> **Required action**
Omitting the pictures, print every line below exactly as it stands.

> **Data**
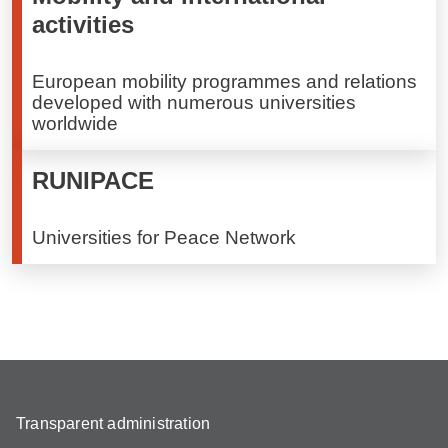
activities
European mobility programmes and relations
developed with numerous universities
worldwide
RUNIPACE
Universities for Peace Network
Transparent administration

> **Solution for this task**
activities
European mobility programmes and relations
developed with numerous universities
worldwide
RUNIPACE
Universities for Peace Network
Transparent administration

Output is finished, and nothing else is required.